How Google Built the Pixel 2 Camera

The range of cameras that have been
created over the years is vast. There have been cameras made for
space, for inside the human body for helping cars see and of course
for capturing our everyday lives. Today, most of us take most of our
photos and videos on our phone cameras and they can do some pretty incredible
things like take 360-degree photos record video in 4K
and help us meet new friends. Ever since last year when I got to
test out the camera on the Google Pixel I’ve been curious to know how can
photos like these come out of a camera that’s smaller than a fingernail?
What’s going on inside that I can’t see? Since the Pixel 2 just came out, I thought
it would be the perfect opportunity to run around Google, meet with the people
who worked on its camera and find out as much as I could.
You ready for this, Noodles? There won’t be any turtle
photos but there’ll be a lot of other cool photos.

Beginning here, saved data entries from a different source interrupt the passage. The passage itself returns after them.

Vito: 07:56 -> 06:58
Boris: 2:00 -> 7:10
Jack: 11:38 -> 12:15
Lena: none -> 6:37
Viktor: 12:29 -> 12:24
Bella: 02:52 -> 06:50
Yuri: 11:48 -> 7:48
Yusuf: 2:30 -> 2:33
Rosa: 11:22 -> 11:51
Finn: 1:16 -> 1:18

OK, let’s go. The main change for building
a phone camera is size. Since we want our phones
to be light and thin you essentially have the space of a
blueberry for the camera to squeeze into.>From the outside of the phone,
you see the lens which on the Pixel 2, is actually
a stack of 6 lenses. And they have very strange shapes,
they’ve got weird Ws in them and so on because you’re
trying to correct for what are called aberrations that distort the image
in a very small amount of space. This year, there’s also
optical image stabilisation. There is an actual physical
piece wrapped around the lenses which has motors on it and it can
align the lens in a number of dimensions. Focusing moves the lenses in and
out, while optical image stabilisation moves them up, down, left and right. You can see it moving around as it compensates for what
your hand is doing. Then just a millimetre behind
the lenses is a sensor the equivalent of film
for a digital camera. It’s covered with light-sensitive
photosites, AKA pixels which capture the light and
convert it into an electric signal. This year the image sensor
has 12 megapixels but each of the pixels has a
left and right split. So it actually has 24 mega
sub-pixels, if you will. We’ll talk more about this later
but what’s interesting to note now is it gives a sensor new capabilities
related to depth of field and autofocus. Can you give a brief overview of
what’s happening when you take a photo? It’s amazing that we can use a piece
of silicone to take a picture at all You wouldn’t wanna look at the picture
direct from the sensor. It’s dark, it’s green, it’s got
bad pixels that are stuck on. Even without computational
photography, there’s lots of processing that goes on to make that image
into a good final photograph. And this sort of processing
happens on all digital cameras. Each camera does things
a bit differently but on the Pixel 2 there are roughly
30 to 40 steps, all in all. And for me the first step was
the most interesting to learn about. The sensor has a physical colour
filter laid out in a checker board pattern of red, green and blue pixels, so instead
of a pixel sensing all light colours… It senses just red or
just green or just blue. And it collects twice as
much green light because our eyes are more sensitive to green. So you have
to combine the red that was seen here from
the green that was seen here with the blue that was seen
here to make a colour image that’s a process called demosaicing. After this,
the image will get gamma corrected white balanced, denoised,
sharpened and much more. Traditionally, those steps
have been done by hardware meaning circuitry that is specialised to
do that but as the cameras begin to move toward computational photography,
it’s being done more and more in software. Computational photography
can mean a lot of different things. But it’s essentially advanced algorithms
that superpower image processing. On the Pixel 2 there’s two big features
it enables, HDR+ and portrait mode. When we set out to build HDR+
we wanted an algorithm that could take a small sensor
and make it act like a big sensor. That means you get great low-light
performance and high dynamic range. You can catch really dark and
bright things in the same picture. To achieve this on a phone camera,
every image you capture isn’t one image but a
combination of up to 10 images all of which have been
underexposed to save both the dark parts and the
bright parts of the scene. But HDR+ isn’t just averaging
all these photos together since hands can move or
things in the scene can change. So, we go through each tile
of the image and we say… did that move from the other one?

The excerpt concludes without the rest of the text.